T.C. İstanbul Anadolu 11. ASLİYE TİCARET MAHKEMESİ
ESAS NO: 2022/476 Esas
KARAR NO: 2023/506
DAVA: Tespit
DAVA TARİHİ: 22/10/2019
KARAR TARİHİ: 04/07/2023

Mahkememizde görülmekte olan Tespit davasının yapılan açık yargılaması sonunda,

GEREĞİ DÜŞÜNÜLDÜ:
DAVA :Davacı vekili dava dilekçesinde özetle; —– tarafından —– şirketi 17/08/2019 tarihine kadar geçerli olacak şekilde ekli yerli malı üvanı kullanma hakkı veren belgeleri verildiğini, ancak aynı işi yapan bir üretici olarak müvekkili davacının yaptığı tespit kapsamında belgelerde adı geçen makinelerin tamamına tek seferde Yerli Malı Belgesi verilmesi yerli malı katılımları ve oranları açısından mümkün olmadığını, bu durumun yerli malı belgesinde adı geçen makinelerin tamamı ile ilgili —– kapsamında hak sahibi olarak üretim yapan müvekkili açısından haksız rekabet arz ettiğini, her ürün için ayrı ayrı belge verilebileceği, aynı gurupta bulunan birden fazla ürün için tek tek yerli malı belgesi düzenlenebileceğini ileri sürerek ekli yerli malı belgelerine konu makineler üzerinde keşif ve bilirkişi incelemesi yapılmasını, yerli malı belgelerinin üsüle ve yerli malı belgesi verilen makinelerin münferid olarak yerli malı hakkı tanınması için tebliğdeki teknik şartlara uygun olup olmadığının tespitine, yargılama gideri ve ücreti vekaletin karşı tarafa yükletilmesini istemiştir.

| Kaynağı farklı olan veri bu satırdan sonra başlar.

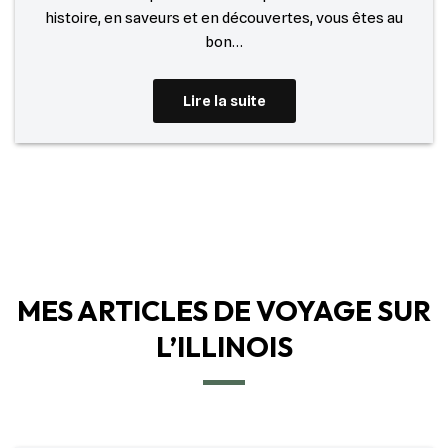
histoire, en saveurs et en découvertes, vous êtes au
bon…
Lire la suite
MES ARTICLES DE VOYAGE SUR
L’ILLINOIS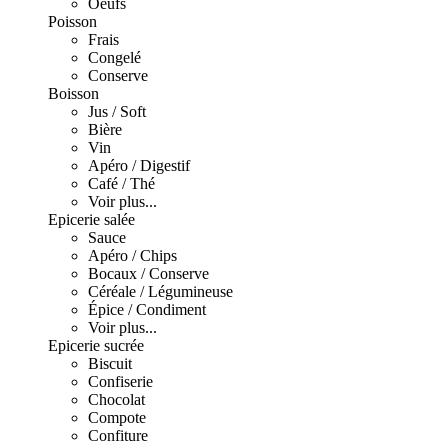
Oeufs
Poisson
Frais
Congelé
Conserve
Boisson
Jus / Soft
Bière
Vin
Apéro / Digestif
Café / Thé
Voir plus...
Epicerie salée
Sauce
Apéro / Chips
Bocaux / Conserve
Céréale / Légumineuse
Épice / Condiment
Voir plus...
Epicerie sucrée
Biscuit
Confiserie
Chocolat
Compote
Confiture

CEVAP:Davalı —- vekili cevap dilekçesinde özetle; Davalı Oda tarafından diğer davalı şirkete 17/08/2019 tarihine kadar geçerli olmak üzere —— ve —– numaralı yerli mali belgeleri verildiğini, bahsi geçen ürünler için ayrı ayrı yerli malı belgesi düzenlendiğini, davacının iddialarının yerli malı belgesini yanlış okumaktan kaynaklandığını, yerli malı belgesi formatı —– onayı ile —— tarafından hazırlandığını, müvekkili odanın ilgili formlarla ilgili bir sorumluluğu bulunmadığını, ilgili firma adına düzenlenen söz konusu —– adet yerli mali belgesinin —– tarafından kontrol edilerek uygun bulunduğunu, —— şirketine kendileri tarafından düzenlenen yerli malı belgelerinin ilgili tebliğ ve uygulama esaslarına uygun olarak düzenlendiğini, usul ve esas yönünden mevzuata aykırı bir durumun bulunmadığını savunarak davanın reddine karar verilmesini istemiştir.Davalı —— şirketi vekili cevap dilekçesinde özetle; Davalı müvekkilinin 2013 yılından itibaren kendi dizaynı olan —– makinasını yerli imkanlarla imal ettiğini, ithal yüksek basınç pompaları ile entegre ederek yurt içinde satışını yapmakta ve —– ülkeleri başta olmak üzere birçok ülke de ihraç ettiğini, davacının itiraz ettiği yerli malı belgelerinin tüm parçaların entegre edildiği —– makineleri için alındığını, davalının makine için gereken pompayı bayisi olduğu —– firmasından ithal ettiğini, —– makinaları için 21/12/2018 yılında —– numaralı —– yapmış oldukları başvurunun halen işlemde olduğunu, bu durumunda davalının yerli makine ürettiğini ve yerli mali belgesi almaya hakkı olduğu yönünde ispat olduğunu savunarak davanın reddine karar verilmesini istemiştir.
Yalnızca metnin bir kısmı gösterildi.